Hazard assessment for river flooding using river discharge statistics

Hazard assessment for river flooding using river discharge statistics#

Analyzing historical river discharge statistics#

This workflow uses the dataset of hydrological climate impact indicators by SMHI that is available via the Copernicus Data Store.

To execute this notebook, the dataset of European river discharges will first be retrieved from the CLIMAAX data server, where a prepared copy is stored for easier and faster access. However, if you would like to download the data directly from CDS or if the dataset copy is not available, you can use the previous notebook 01_river_discharges_get_data.ipynb to download the data.

Select area of interest#

First, we will define the coordinates of the area of interest. Based on these coordinates we will be able to identify the relevant catchment within the river discharges dataset and subset the data for further processing.

The river discharges dataset contants river discharges corresponding to a large number of small-scale catchments. Below we can specify coordinates of a location (WGS84 coordinates) that corresponds to the section of a river that we are interested in. This location will subsequently be snapped to the corresponding catchment in the dataset.

The areaname variable will be used when adding titles to figures or saving output files.

areaname = 'Putna_Romania'
loc = [26.84194444, 45.88861111]

# areaname = 'Zilina_Slovakia'
# loc = [18.717, 49.25]

# areaname = 'Maastricht_NL'
# loc = [5.697, 50.849]

Load libraries#

Find more info about the libraries used in this workflow here

In this notebook we will use the following Python libraries:

os - provides a way to interact with the operating system, allowing the creation of directories and file manipulation.
glob - library for finding pathnames containing a specified patterns.
numpy - A powerful library for numerical computations in Python, widely used for array operations and mathematical functions.
xarray - library for working with labelled multi-dimensional arrays.
geopandas - library for working with geospatial datasets.
shapely - library for manipulation and analysis of geometric objects.
plotly - interactive plotting library.
json - JSON encoder and decoder library.

These libraries collectively enable the download, processing, analysis, and visualization of geospatial and numerical data in this workflow.

import os
from glob import glob
import numpy as np
import xarray as xr
import geopandas as gpd
from shapely.geometry import Point
import plotly.express as px
import plotly.graph_objects as go
from plotly.subplots import make_subplots
import json

Create the directory structure#

Firt we need to create the directory structure where the inputs and outputs of the workflow are stored.
In the next cell will create the directory called ‘FLOOD_RIVER_discharges’ in the same directory where this notebook is saved.

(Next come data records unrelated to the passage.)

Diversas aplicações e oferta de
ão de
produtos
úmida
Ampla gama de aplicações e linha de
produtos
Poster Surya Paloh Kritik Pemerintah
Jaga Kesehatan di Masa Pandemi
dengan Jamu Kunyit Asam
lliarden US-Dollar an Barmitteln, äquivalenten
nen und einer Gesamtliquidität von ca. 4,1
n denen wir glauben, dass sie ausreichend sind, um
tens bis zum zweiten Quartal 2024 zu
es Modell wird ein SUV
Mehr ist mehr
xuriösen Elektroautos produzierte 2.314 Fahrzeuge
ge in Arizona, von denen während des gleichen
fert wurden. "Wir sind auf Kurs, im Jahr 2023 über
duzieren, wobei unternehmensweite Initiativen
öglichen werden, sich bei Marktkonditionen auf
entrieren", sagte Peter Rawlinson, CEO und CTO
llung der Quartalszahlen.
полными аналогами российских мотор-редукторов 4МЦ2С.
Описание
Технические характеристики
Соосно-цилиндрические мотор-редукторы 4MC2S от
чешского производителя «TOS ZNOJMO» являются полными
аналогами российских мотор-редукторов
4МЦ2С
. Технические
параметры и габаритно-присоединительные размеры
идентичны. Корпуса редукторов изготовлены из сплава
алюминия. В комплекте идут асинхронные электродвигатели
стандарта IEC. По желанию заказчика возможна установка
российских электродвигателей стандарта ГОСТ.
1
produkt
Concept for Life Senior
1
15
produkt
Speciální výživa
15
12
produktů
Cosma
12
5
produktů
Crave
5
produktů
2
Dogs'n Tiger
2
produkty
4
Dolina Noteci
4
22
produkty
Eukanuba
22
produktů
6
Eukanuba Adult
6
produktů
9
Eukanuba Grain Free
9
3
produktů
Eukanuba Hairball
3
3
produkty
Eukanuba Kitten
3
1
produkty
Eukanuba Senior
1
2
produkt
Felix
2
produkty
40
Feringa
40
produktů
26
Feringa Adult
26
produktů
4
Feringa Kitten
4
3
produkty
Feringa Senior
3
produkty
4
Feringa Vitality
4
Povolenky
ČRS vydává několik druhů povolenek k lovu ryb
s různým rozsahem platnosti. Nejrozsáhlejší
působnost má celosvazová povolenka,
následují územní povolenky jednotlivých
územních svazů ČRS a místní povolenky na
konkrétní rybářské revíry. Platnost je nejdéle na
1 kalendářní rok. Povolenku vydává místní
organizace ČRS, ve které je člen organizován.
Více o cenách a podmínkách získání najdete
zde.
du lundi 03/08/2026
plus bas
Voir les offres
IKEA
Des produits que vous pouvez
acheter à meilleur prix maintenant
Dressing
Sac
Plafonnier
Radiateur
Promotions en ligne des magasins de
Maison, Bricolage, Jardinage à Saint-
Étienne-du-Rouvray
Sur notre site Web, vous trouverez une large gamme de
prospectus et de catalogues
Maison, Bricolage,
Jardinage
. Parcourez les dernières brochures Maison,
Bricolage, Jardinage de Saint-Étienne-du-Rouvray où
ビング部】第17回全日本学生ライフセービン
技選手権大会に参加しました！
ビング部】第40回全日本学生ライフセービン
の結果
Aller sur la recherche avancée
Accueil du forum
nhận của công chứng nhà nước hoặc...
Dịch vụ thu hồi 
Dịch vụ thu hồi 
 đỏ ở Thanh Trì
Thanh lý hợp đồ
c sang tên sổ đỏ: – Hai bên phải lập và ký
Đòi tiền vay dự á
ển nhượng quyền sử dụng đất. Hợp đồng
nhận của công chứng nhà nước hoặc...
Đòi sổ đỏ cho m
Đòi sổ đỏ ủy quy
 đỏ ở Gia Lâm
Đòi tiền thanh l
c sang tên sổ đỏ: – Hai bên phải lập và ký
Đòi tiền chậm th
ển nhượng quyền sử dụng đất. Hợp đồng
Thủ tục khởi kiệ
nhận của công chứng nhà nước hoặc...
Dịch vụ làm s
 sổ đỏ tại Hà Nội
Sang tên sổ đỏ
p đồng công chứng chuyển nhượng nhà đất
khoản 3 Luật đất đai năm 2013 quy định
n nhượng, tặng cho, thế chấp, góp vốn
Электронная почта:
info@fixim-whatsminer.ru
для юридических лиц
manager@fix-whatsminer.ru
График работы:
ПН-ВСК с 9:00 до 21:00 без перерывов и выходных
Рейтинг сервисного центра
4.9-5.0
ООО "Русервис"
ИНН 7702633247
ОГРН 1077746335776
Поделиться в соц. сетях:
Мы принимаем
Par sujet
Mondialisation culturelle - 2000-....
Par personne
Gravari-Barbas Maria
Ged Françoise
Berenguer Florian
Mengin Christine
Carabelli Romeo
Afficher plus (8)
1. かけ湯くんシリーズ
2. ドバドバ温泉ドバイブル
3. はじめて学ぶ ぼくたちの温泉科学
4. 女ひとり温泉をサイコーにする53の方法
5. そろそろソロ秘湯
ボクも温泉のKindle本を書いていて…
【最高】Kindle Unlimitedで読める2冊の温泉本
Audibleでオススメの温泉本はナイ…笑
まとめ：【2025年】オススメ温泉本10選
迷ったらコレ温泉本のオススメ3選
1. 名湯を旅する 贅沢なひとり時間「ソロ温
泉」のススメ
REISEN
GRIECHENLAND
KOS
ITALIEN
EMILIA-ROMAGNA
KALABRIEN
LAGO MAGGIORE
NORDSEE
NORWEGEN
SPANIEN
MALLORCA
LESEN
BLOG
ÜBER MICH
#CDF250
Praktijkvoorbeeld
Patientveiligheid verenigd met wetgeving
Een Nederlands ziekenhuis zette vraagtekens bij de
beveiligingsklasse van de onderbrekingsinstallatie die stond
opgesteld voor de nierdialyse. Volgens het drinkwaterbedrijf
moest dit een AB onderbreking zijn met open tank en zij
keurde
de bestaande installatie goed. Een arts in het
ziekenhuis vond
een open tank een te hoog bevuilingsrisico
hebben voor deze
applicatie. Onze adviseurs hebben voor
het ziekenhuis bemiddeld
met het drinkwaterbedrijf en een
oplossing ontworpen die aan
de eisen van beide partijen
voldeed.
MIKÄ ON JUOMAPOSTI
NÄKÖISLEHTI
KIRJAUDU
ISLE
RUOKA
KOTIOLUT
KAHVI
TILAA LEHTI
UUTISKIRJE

If you have already ran the notebook for downloading the river discharges dataset directly from CDS (01_river_discharges_get_data.ipynb), the workflow folder may already be present on your computer, and the pre-processed data is already found in the path defined under data_folder. Otherwise, the preprocessed data will be retrieved in this notebook from the CLIMAAX data server.

# Define the folder for the flood workflow
workflow_folder = 'FLOOD_RIVER_discharges'
os.makedirs(workflow_folder, exist_ok=True)

data_folder = os.path.join(workflow_folder, 'data')
os.makedirs(data_folder, exist_ok=True)

# Define directory for plots within the previously defined workflow folder
plot_dir = os.path.join(workflow_folder, f'plots_{areaname}')
os.makedirs(plot_dir, exist_ok=True)

Selecting the catchment of interest#

The river discharges dataset contains discharges corresponding to a large number of small-scale catchments, identified using a catchment ID (coordinate id in the dataset). For further analysis, we need to be able to subset the dataset to a specific catchment in our area of interest. In order to know the ID of the catchment we are interested in, we need to consult the map of catchments (sub-basins) available in shp format on Zenodo. Please download the dataset of subbasins from Zenodo and unzip it in the folder specied as data_folder_subbasins located in the data_folder (this folder is created below).

Reference to the dataset of subbasin contours:
Isberg, K. (2017). EHYPE3_subbasins.zip [Data set]. Zenodo. https://doi.org/10.5281/zenodo.581451

data_folder_subbasins = os.path.join(data_folder, 'EHYPE3_subbasins')
os.makedirs(data_folder_subbasins, exist_ok=True)

Checking if the files are present in the folder:

filelist_subbasins = glob(os.path.join(data_folder_subbasins, 'EHYPE3_subbasins.*'))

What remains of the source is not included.